En mayo de 1960, moría en la cámara de gas del penal de San Quintín, Caryl Chessman, el “asesino de la luz roja”. Muchos de los que pasaron los sesenta lo recordarán, yo no había cumplido aún once años de edad. Tuve la inmensa fortuna de contar entonces, en la escuela pública, con maestras adelantadas en muchos años a su generación (vaya mi homenaje a Baby y Elma Barbaglia) que nos invitaron a debatir la situación. Desde ese momento adopté una postura contraria a la pena de muerte que he mantenido y enriquecido tratando de aprender más sobre la criminalidad y los castigos.
El instituto del juicio por jurados en Argentina está contemplado en su Constitución Nacional desde 1853/60. Sin embargo, su implementación a cargo de las provincias es algo novedoso, en la nuestra se realizan desde hace poco más de tres años.

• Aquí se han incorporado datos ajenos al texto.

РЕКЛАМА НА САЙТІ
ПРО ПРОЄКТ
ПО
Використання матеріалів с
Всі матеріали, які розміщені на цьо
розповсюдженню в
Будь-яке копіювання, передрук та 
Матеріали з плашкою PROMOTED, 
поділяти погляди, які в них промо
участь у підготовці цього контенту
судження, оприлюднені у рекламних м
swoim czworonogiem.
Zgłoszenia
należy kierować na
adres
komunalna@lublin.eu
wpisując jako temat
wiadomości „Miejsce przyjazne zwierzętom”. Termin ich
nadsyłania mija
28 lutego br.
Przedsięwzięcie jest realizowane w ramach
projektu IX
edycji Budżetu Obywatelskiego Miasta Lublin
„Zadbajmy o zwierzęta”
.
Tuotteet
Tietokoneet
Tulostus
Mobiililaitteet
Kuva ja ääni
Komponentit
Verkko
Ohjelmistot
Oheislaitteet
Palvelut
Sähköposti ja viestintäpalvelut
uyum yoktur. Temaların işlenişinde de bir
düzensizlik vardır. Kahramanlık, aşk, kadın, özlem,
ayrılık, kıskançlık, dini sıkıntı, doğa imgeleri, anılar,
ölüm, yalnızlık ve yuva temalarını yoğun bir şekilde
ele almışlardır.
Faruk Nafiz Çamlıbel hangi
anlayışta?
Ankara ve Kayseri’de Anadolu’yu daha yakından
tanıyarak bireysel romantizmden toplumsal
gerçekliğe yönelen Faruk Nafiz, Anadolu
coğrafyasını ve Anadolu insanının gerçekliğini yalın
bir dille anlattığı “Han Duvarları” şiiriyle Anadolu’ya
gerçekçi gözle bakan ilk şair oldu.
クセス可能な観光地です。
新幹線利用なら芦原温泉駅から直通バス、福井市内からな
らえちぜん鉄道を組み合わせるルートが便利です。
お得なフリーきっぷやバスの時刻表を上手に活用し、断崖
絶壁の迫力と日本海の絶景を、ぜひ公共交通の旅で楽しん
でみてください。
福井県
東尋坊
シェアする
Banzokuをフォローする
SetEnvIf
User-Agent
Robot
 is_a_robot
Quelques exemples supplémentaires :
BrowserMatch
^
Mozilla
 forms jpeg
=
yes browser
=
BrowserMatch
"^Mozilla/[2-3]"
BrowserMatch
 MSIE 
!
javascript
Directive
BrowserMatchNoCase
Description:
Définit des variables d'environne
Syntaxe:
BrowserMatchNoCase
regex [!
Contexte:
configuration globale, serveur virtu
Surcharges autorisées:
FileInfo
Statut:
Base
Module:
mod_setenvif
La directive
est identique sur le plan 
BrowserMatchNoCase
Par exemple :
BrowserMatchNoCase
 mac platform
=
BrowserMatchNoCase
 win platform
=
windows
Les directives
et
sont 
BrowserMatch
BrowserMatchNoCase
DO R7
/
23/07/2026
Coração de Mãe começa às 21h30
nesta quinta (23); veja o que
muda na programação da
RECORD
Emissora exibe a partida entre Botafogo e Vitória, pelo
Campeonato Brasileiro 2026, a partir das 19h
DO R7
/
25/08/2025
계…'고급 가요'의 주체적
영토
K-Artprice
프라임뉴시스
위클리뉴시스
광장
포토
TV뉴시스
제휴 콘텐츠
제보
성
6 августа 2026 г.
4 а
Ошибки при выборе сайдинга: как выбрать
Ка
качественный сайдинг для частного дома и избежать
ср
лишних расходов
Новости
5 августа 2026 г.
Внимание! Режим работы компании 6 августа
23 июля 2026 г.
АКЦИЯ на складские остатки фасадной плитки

Ayer, un jurado dio su veredicto de “no culpable” tras el debate donde se discutía acerca del homicidio de un joven a manos de un comerciante humilde que, enceguecido de furia, tras haber sido asaltado con violencia, persiguió de inmediato con su auto a los delincuentes, atropelló su moto y culminó aprisionando y lesionando de manera grave a uno de ellos contra un poste de luz. Oyarzún, el carnicero, no cesó en su accionar, no hizo nada para recuperar el dinero que le habían sustraído y, además, ante la indefensión y las súplicas de quién lo había robado unos instantes antes, lo golpeó en forma repetida. Su conducta resultó mortal. Algo demasiado parecido, sino igual, a lo que se conoce como “justicia por mano propia”.

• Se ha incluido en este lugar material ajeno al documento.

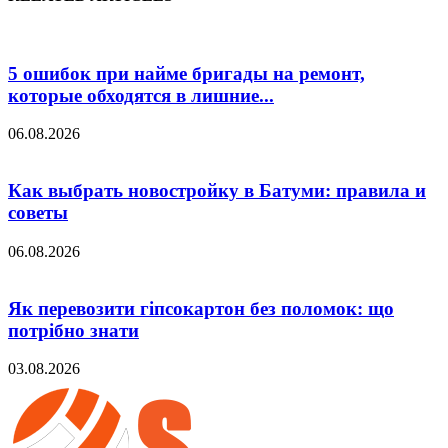
5 ошибок при найме бригады на ремонт,
которые обходятся в лишние...
06.08.2026
Как выбрать новостройку в Батуми: правила и
советы
06.08.2026
Як перевозити гіпсокартон без поломок: що
потрібно знати
03.08.2026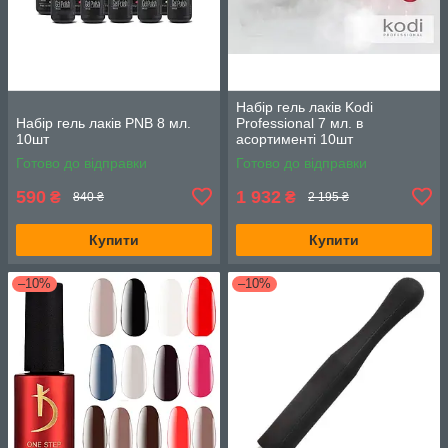
Набір гель лаків Kodi
Набір гель лаків PNB 8 мл.
Professional 7 мл. в
10шт
асортименті 10шт
Готово до відправки
Готово до відправки
590
1 932
₴
₴
840 ₴
2 195 ₴
Купити
Купити
–10%
–10%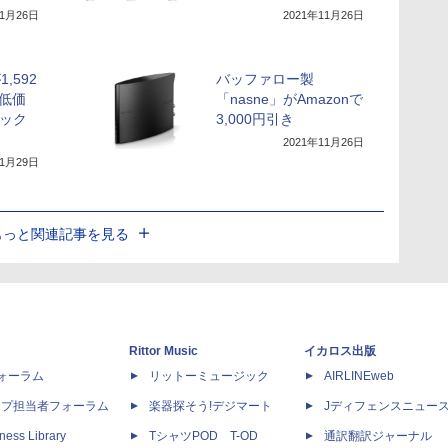
11月26日
2021年11月26日
1,592
バッファロー製
も低価
「nasne」がAmazonで
ラック
3,000円引き
2021年11月26日
11月29日
もっと関連記事を見る
Rittor Music
イカロス出版
dフォーラム
リットーミュージック
AIRLINEweb
ップ担当者フォーラム
楽器探そう!デジマート
Jディフェンスニュー
ness Library
TシャツPOD T-OD
通訳翻訳ジャーナル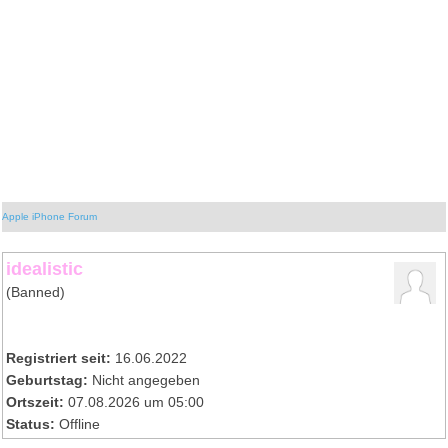
Apple iPhone Forum
idealistic
(Banned)
Registriert seit:
16.06.2022
Geburtstag:
Nicht angegeben
Ortszeit:
07.08.2026 um 05:00
Status:
Offline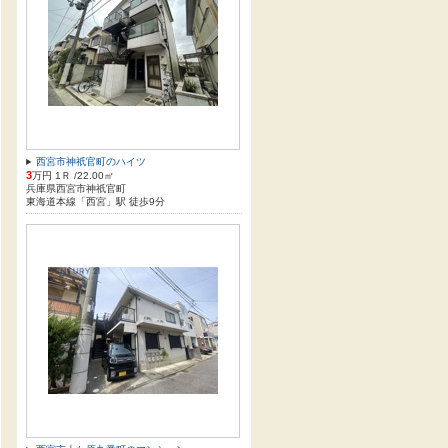
西宮市神祇官町のハイツ
3
万円 1Ｒ /22.00㎡
兵庫県西宮市神祇官町
東海道本線「西宮」駅 徒歩9分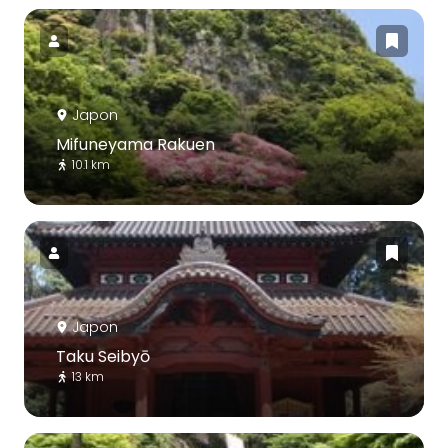
Japon
Mifuneyama Rakuen
10.1 km
Japon
Taku Seibyō
13 km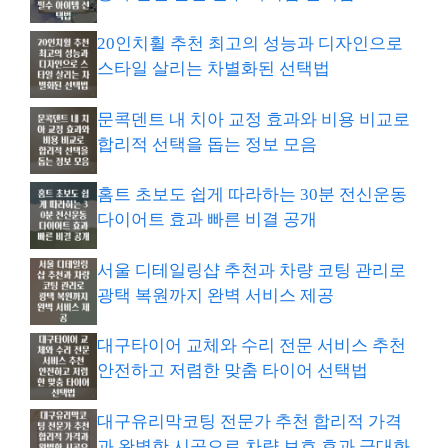
20인치휠 추천 최고의 성능과 디자인으로
스타일 살리는 차별화된 선택법
문콕덴트 내 치아 교정 효과와 비용 비교로
합리적 선택을 돕는 정보 모음
홈트 초보도 쉽게 따라하는 30분 전신운동
다이어트 효과 빠른 비결 공개
서울 디테일링샵 추천과 차량 코팅 관리로
광택 복원까지 완벽 서비스 제공
대구타이어 교체와 수리 전문 서비스 추천
안전하고 저렴한 맞춤 타이어 선택법
대구유리막코팅 전문가 추천 합리적 가격
과 완벽한 시공으로 차량 보호 효과 극대화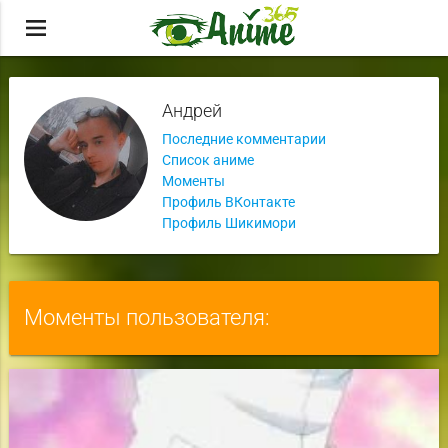
menu
Андрей
Последние комментарии
Список аниме
Моменты
Профиль ВКонтакте
Профиль Шикимори
Моменты пользователя:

No soy quién ni tengo formación suficiente para hacer un juicio de valor sobre el veredicto al que se arribó. Sí, me parece, que éste como otros casos anteriores reavivan el debate sobre la dualidad que puede presentarse entre la justicia dictada por los jueces y la que surge de un grupo de personas sin conocimiento acabado de la ley penal, legos y probablemente muy permeados por el humor social.
Me pregunto: ¿No se alientan de esta manera las conductas tendientes a resolver, de “motu propio”, aquellos conflictos en los que, desde la modernidad, debe necesaria y exclusivamente intervenir de manera efectiva el Estado? Después de años de aplicarse doctrinas permisivas y proteccionistas de los victimarios, englobadas, de manera difusa, en lo que ha dado en llamarse “garantismo”, ¿no existe un hartazgo de la población?, ¿tenemos una sociedad madura y preparada para tramitar, debatir y resolver así estas cuestiones?, ¿no traducen los hechos narrados una alarmante ausencia del Estado transformando en un atajo lo que debiera ser una solución?
Son oportunidades para reflexionar y seguir creciendo, de eso no tengo dudas.